Sur ce dernier point soulevé par Rob Kitchin, s’ils constituent l’un des enjeux de la numérisation des villes, le respect du droit à l’information des personnes concernées et l’obtention  du consentement (sauf s’il existe un autre fondement légal qui justifie le traitement) restent des obligations juridiques dès lors qu’il y a bel et bien  des données personnelles. 

L’enjeu pour les porteurs de projet réside dans leur capacité à mettre en œuvre des services respectueux des droits des personnes, quelle que soit la complexité des systèmes. D’où l’intérêt pour les porteurs de projets d’effectuer une analyse d’impact (Privacy Impact Assessment), dès lors que la mise en œuvre du service engendre un risque élevé pour les droits et les libertés des personnes physiques (article 27 du RGPD).

 


Un terrain de jeu idéal pour les menaces "cyber"

Colosse aux pieds d’argile, le rêve de la smart city porte en lui les germes de sa propre faiblesse. Si ces villes permettent de proposer des fonctionnalités plus nombreuses que la simple somme des parties ou des systèmes qui les composent, il en va de même pour les vulnérabilités auxquelles elles sont exposées. En termes de cybersécurité, on parle de très grande « surface d’attaque », les systèmes tout intégrés vont devenir vulnérables à des failles de sécurité qui auront un effet sur l’ensemble de la structure. 


Parmi les exemples concrets de risques, on retrouve par exemple le déni de service (DoS) informatique, qui provoquerait l’arrêt des téléservices, et physique (assignation simultanée d’un grand nombre de personnes), le blackout (arrêt des services urbains, par exemple éclairage public, système de caméras de vidéoprotection), les fausses alertes (secousse sismique, inondation), la dissémination d’informations, etc. Le mode de fonctionnement intrinsèque de la ville, à savoir 24/7, demande d’assurer la continuité de service (no shut down). Ce qui rend les déploiements technologiques inédits, sans phase de test à proprement parler.  La maintenance des smart cities présente donc des enjeux cruciaux.

En 2015 en France, l’ANSSI a traité vingt attaques majeures de niveau stratégique contre la France. Aux Etats-Unis, le nombre d’attaques sur des infrastructures « critiques » est passé de 200 en 2012 à 300 en 2015, un nombre encore relativement peu élevé, mais un risque réellement présent, tant pour la protection de systèmes qui ont à traiter des données personnelles que pour la protection des infrastructures et des personnes. En 2013, des hackers avaient tenté de prendre le contrôle d’un barrage près de New-York... 
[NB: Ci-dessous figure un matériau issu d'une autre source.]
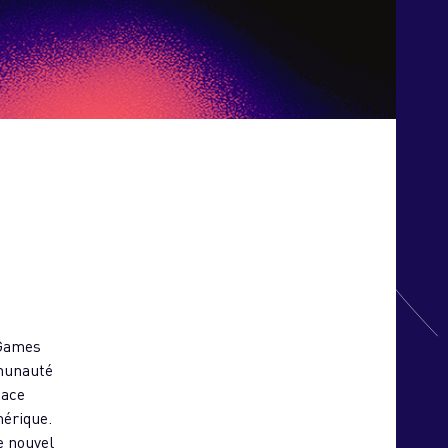
 Games
mmunauté
pace
mérique.
e nouvel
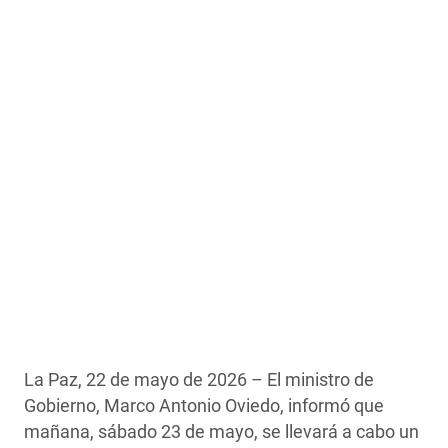
La Paz, 22 de mayo de 2026 – El ministro de
Gobierno, Marco Antonio Oviedo, informó que
mañana, sábado 23 de mayo, se llevará a cabo un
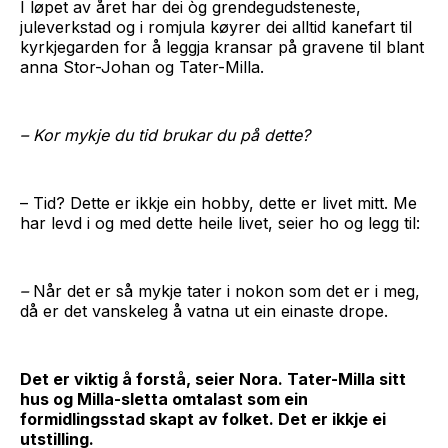
I løpet av året har dei òg grendegudsteneste,
juleverkstad og i romjula køyrer dei alltid kanefart til
kyrkjegarden for å leggja kransar på gravene til blant
anna Stor-Johan og Tater-Milla.
– Kor mykje du tid brukar du på dette?
– Tid? Dette er ikkje ein hobby, dette er livet mitt. Me
har levd i og med dette heile livet, seier ho og legg til:
–
Når det er så mykje tater i nokon som det er i meg,
då er det vanskeleg å vatna ut ein einaste drope.
Det er viktig å forstå, seier Nora. Tater-Milla sitt
hus og Milla-sletta omtalast som ein
formidlingsstad skapt av folket. Det er ikkje ei
utstilling.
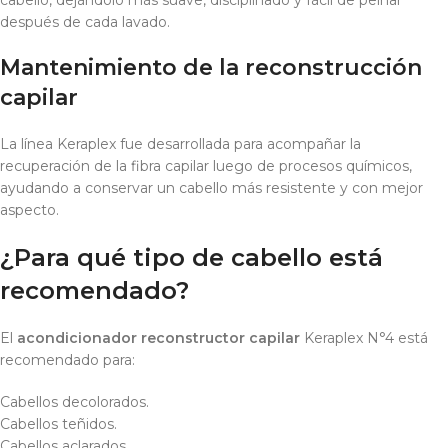
cabello, dejándolo más suave, disciplinado y fácil de peinar
después de cada lavado.
Mantenimiento de la reconstrucción
capilar
La línea Keraplex fue desarrollada para acompañar la
recuperación de la fibra capilar luego de procesos químicos,
ayudando a conservar un cabello más resistente y con mejor
aspecto.
¿Para qué tipo de cabello está
recomendado?
El
acondicionador reconstructor capilar
Keraplex N°4 está
recomendado para:
Cabellos decolorados.
Cabellos teñidos.
Cabellos aclarados.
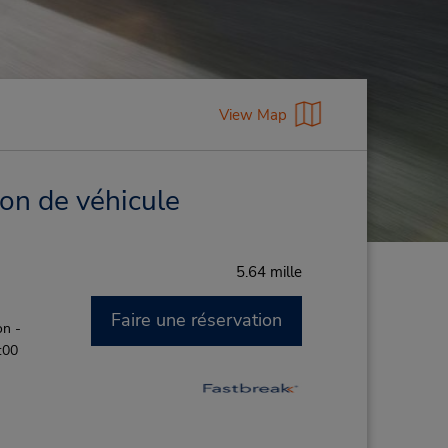
View Map
ion de véhicule
5.64 mille
Faire une réservation
on -
:00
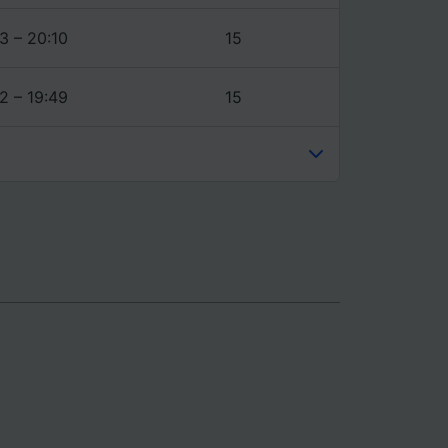
3 – 20:10
15
2 – 19:49
15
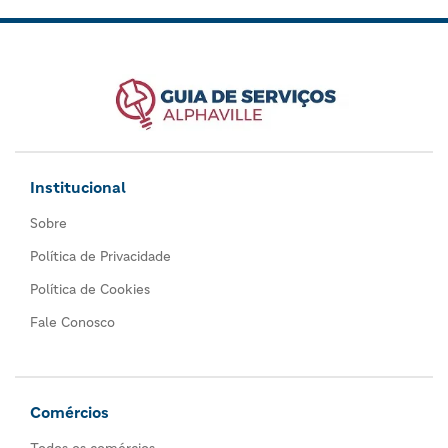
Institucional
Sobre
Política de Privacidade
Política de Cookies
Fale Conosco
Comércios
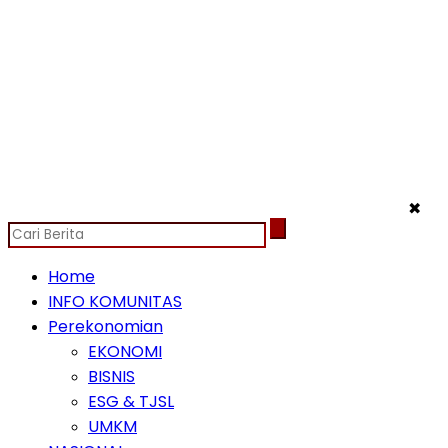
✖
Home
INFO KOMUNITAS
Perekonomian
EKONOMI
BISNIS
ESG & TJSL
UMKM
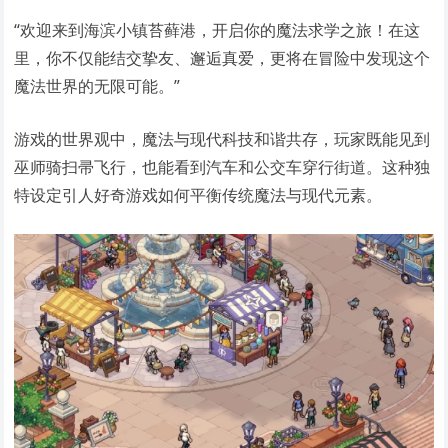
“欢迎来到海滨小镇苔藓港，开启你的魔法求学之旅！在这
里，你不仅能结交挚友、邂逅真爱，更将在冒险中发现这个
魔法世界的无限可能。”
游戏的世界观中，魔法与现代科技和谐共存，玩家既能见到
巫师骑扫帚飞行，也能看到汽车和公交车穿行街道。这种独
特设定引人好奇游戏如何平衡传统魔法与现代元素。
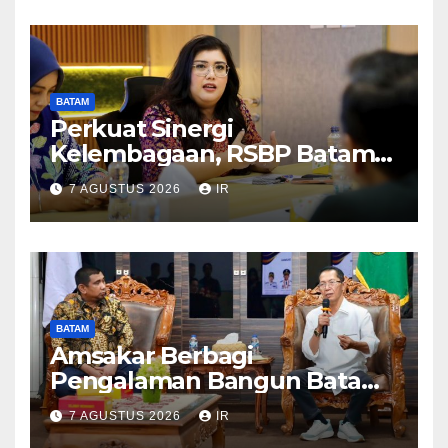
BATAM
Perkuat Sinergi
Kelembagaan, RSBP Batam
dan BPOM Pastikan
7 AGUSTUS 2026
IR
Pelayanan dan Ketersediaan
Obat Aman
BATAM
Amsakar Berbagi
Pengalaman Bangun Batam,
DPRD Dumai Dalami
7 AGUSTUS 2026
IR
Pendidikan hingga Investasi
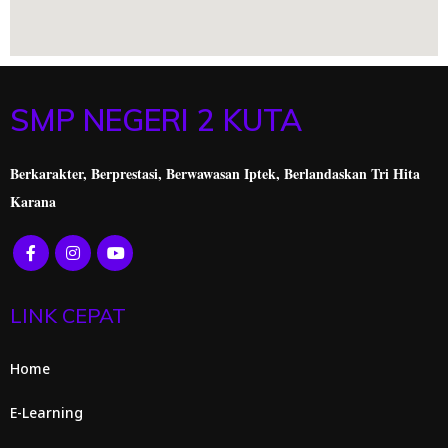
SMP NEGERI 2 KUTA
Berkarakter, Berprestasi,
Berwawasan Iptek, Berlandaskan Tri Hita
Karana
LINK CEPAT
Home
E-Learning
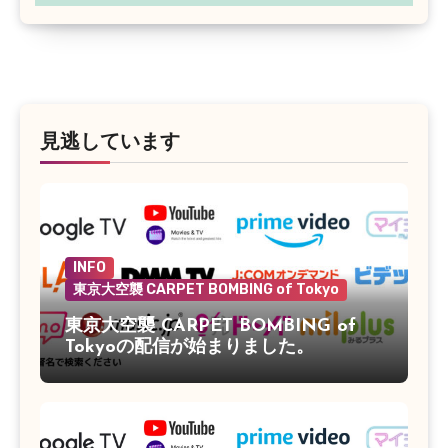
見逃しています
INFO
東京大空襲 CARPET BOMBING of Tokyo
東京大空襲 CARPET BOMBING of
Tokyoの配信が始まりました。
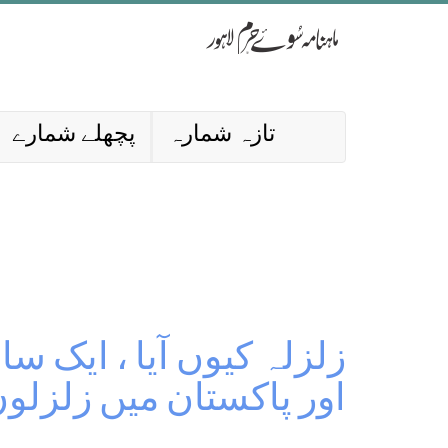
تازہ شمارہ
پچھلے شمارے
زلزلہ کیوں آیا ، ایک س
اور پاکستان میں زلزلوں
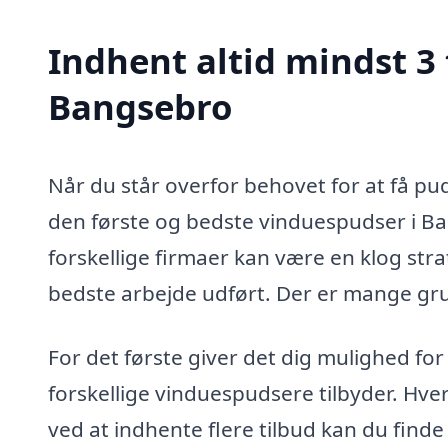
Indhent altid mindst 3 
Bangsebro
Når du står overfor behovet for at få pu
den første og bedste vinduespudser i Ban
forskellige firmaer kan være en klog stra
bedste arbejde udført. Der er mange grun
For det første giver det dig mulighed fo
forskellige vinduespudsere tilbyder. Hve
ved at indhente flere tilbud kan du find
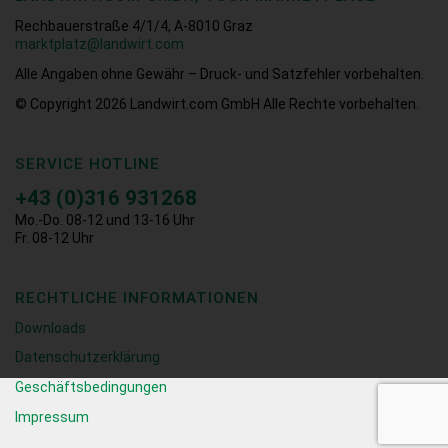
Rechbauerstraße 4/1/4, A-8010 Graz
marktplatz@landwirt.com
Alle Angaben ohne Gewähr – Druck- und Satzfehler vorbehalten.
© Copyright 2026
Landwirt.com GmbH Alle Rechte vorbehalten.
SERVICE HOTLINE
+43 (0)316 931268
Mo.-Do. 08-12 und 13-16 Uhr
Fr. 08-12 Uhr
RECHTLICHE INFORMATIONEN
Downloads
Datenschutzerklärung
Geschäftsbedingungen
Impressum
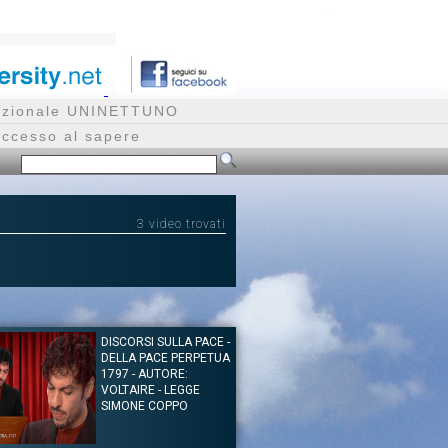
rnazionale UNINETTUNO
accesso al sapere
3 video trovati
DISCORSI SULLA PACE -
DELLA PACE PERPETUA
1797 - AUTORE:
VOLTAIRE - LEGGE
SIMONE COPPO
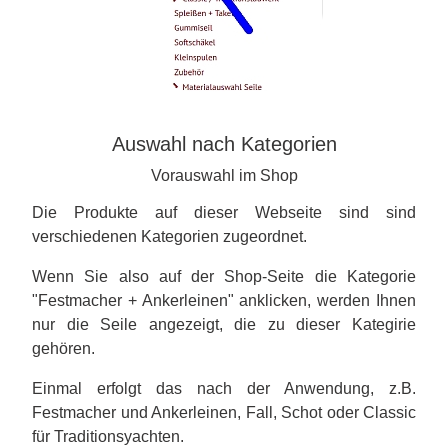
Auswahl nach Kategorien
Vorauswahl im Shop
Die Produkte auf dieser Webseite sind sind
verschiedenen Kategorien zugeordnet.
Wenn Sie also auf der Shop-Seite die Kategorie
"Festmacher + Ankerleinen" anklicken, werden Ihnen
nur die Seile angezeigt, die zu dieser Kategirie
gehören.
Einmal erfolgt das nach der Anwendung, z.B.
Festmacher und Ankerleinen, Fall, Schot oder Classic
für Traditionsyachten.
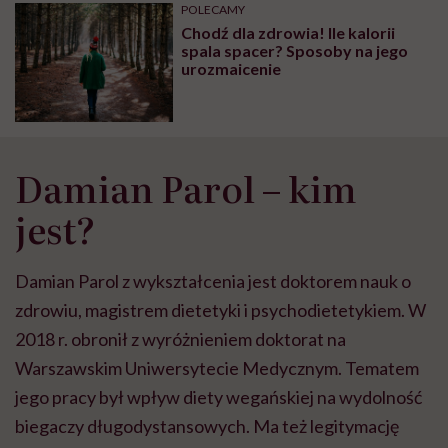
może chyba tylko
pracy
eksp
POLECAMY
głupota i brak
Chodź dla zdrowia! Ile kalorii
wyobraźni"
spala spacer? Sposoby na jego
urozmaicenie
Damian Parol – kim
jest?
Damian Parol z wykształcenia jest doktorem nauk o
zdrowiu, magistrem dietetyki i psychodietetykiem. W
2018 r. obronił z wyróżnieniem doktorat na
Warszawskim Uniwersytecie Medycznym. Tematem
jego pracy był wpływ diety wegańskiej na wydolność
biegaczy długodystansowych. Ma też legitymację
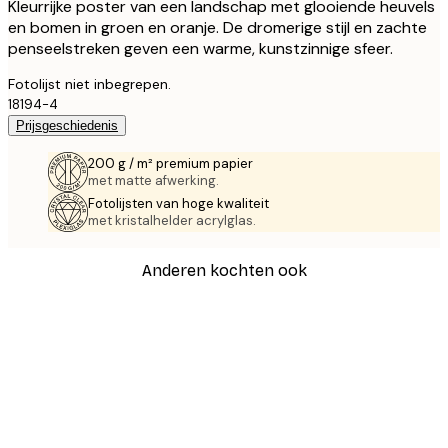
Kleurrijke poster van een landschap met glooiende heuvels
en bomen in groen en oranje. De dromerige stijl en zachte
penseelstreken geven een warme, kunstzinnige sfeer.
Fotolijst niet inbegrepen.
18194-4
Prijsgeschiedenis
200 g / m² premium papier
met matte afwerking.
Fotolijsten van hoge kwaliteit
met kristalhelder acrylglas.
Anderen kochten ook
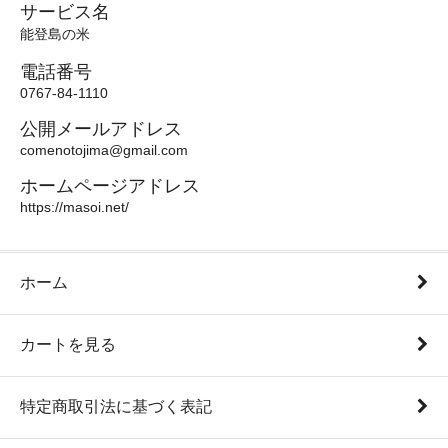
サービス名
能登島の米
電話番号
0767-84-1110
公開メールアドレス
comenotojima@gmail.com
ホームページアドレス
https://masoi.net/
ホーム
カートを見る
特定商取引法に基づく表記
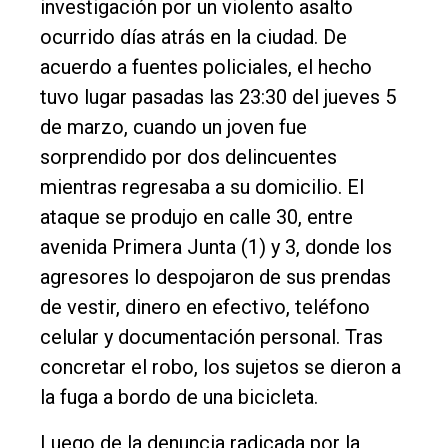
Rural
investigación por un violento asalto
ocurrido días atrás en la ciudad. De
Deportes
acuerdo a fuentes policiales, el hecho
Fúnebres
tuvo lugar pasadas las 23:30 del jueves 5
Edición
de marzo, cuando un joven fue
Empresa
sorprendido por dos delincuentes
Nosotros
mientras regresaba a su domicilio. El
ataque se produjo en calle 30, entre
Contacto
avenida Primera Junta (1) y 3, donde los
agresores lo despojaron de sus prendas
de vestir, dinero en efectivo, teléfono
celular y documentación personal. Tras
concretar el robo, los sujetos se dieron a
la fuga a bordo de una bicicleta.
Luego de la denuncia radicada por la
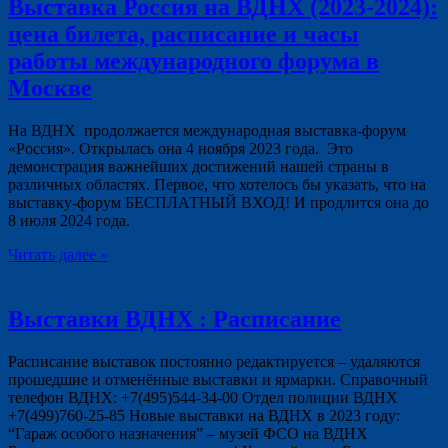
Выставка Россия на ВДНХ (2023-2024):
цена билета, расписание и часы
работы международного форума в
Москве
На ВДНХ продолжается международная выставка-форум
«Россия». Открылась она 4 ноября 2023 года. Это
демонстрация важнейших достижений нашей страны в
различных областях. Первое, что хотелось бы указать, что на
выставку-форум БЕСПЛАТНЫЙ ВХОД! И продлится она до
8 июля 2024 года.
Читать далее »
Выставки ВДНХ : Расписание
Расписание выставок постоянно редактируется – удаляются
прошедшие и отменённые выставки и ярмарки. Справочный
телефон ВДНХ: +7(495)544-34-00 Отдел полиции ВДНХ
+7(499)760-25-85 Новые выставки на ВДНХ в 2023 году:
“Гараж особого назначения” – музей ФСО на ВДНХ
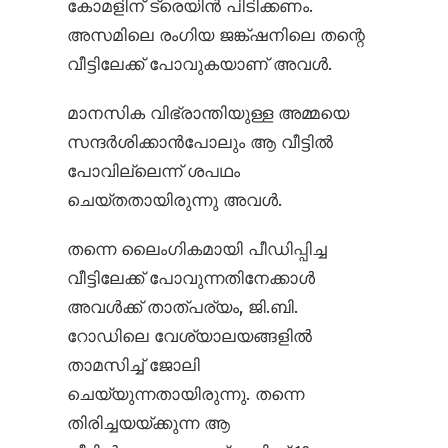
കോമളിന് ട്രെയിൻ പിടിക്കണം.
അസമിലെ രംഗിയ ജങ്ക്ഷനിലെ തന്റെ
വീട്ടിലേക്ക് പോവുകയാണ് അവൾ.
മാനസിക വിഭ്രാന്തിയുള്ള അമ്മയെ
സന്ദർശിക്കാൻ‌പോലും ആ വീട്ടിൽ
പോവില്ലെന്ന് ശപഥം
ചെയ്തതായിരുന്നു അവൾ.
തന്നെ ലൈംഗികമായി പീഡിപ്പിച്ച
വീട്ടിലേക്ക് പോവുന്നതിനേക്കാൾ
അവൾക്ക് താത്പര്യം, ജി.ബി.
റോഡിലെ വേശ്യാലയങ്ങളിൽ
താമസിച്ച് ജോലി
ചെയ്യുന്നതായിരുന്നു. തന്നെ
തിരിച്ചയയ്ക്കുന്ന ആ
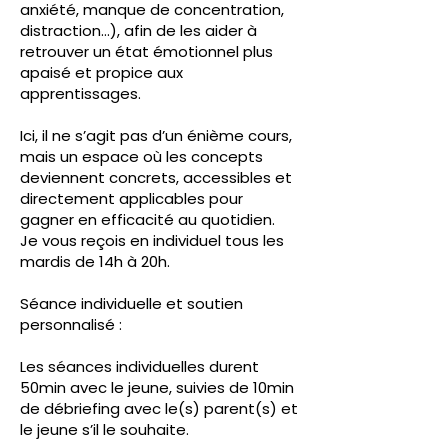
anxiété, manque de concentration,
distraction…), afin de les aider à
retrouver un état émotionnel plus
apaisé et propice aux
apprentissages.
Ici, il ne s’agit pas d’un énième cours,
mais un espace où les concepts
deviennent concrets, accessibles et
directement applicables pour
gagner en efficacité au quotidien.
Je vous reçois en individuel tous les
mardis de 14h à 20h.
Séance individuelle et soutien
personnalisé :
Les séances individuelles durent
50min avec le jeune, suivies de 10min
de débriefing avec le(s) parent(s) et
le jeune s’il le souhaite.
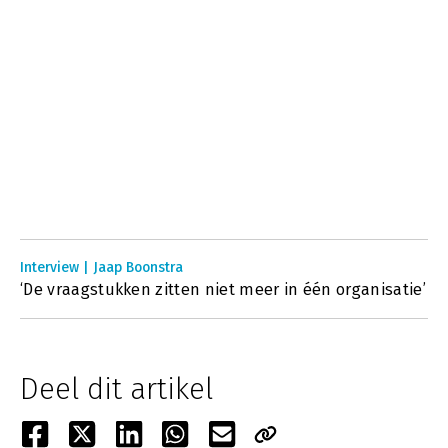
Interview | Jaap Boonstra
‘De vraagstukken zitten niet meer in één organisatie’
Deel dit artikel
Dans une vision prospective, c’est le hacking des intelligences artificielles qu’il faudra peut-être craindre, des chercheurs ont démontré que les algorithmes de machine learning peuvent être manipulés en exploitant leur propension à cibler des modèles (patterns) dans les données : en leur envoyant de fausses informations, les algorithmes construisent des modèles erronés. On peut par exemple de tromper un véhicule autonome avec des panneaux d’affichages, ou des assistants à reconnaissance vocale par des signaux inaudibles pour l’oreille humaine. L’algorithme n’est pas encore suffisamment intelligent pour repérer que l’on cherche à le tromper. Pour Patrick McDaniel, professeur à l’université de Pennsylvanie, « le risque est réel [...] les systèmes de machine learning opèrent sur tous types de fonctions pour lesquels des personnes pourraient financer des attaques ».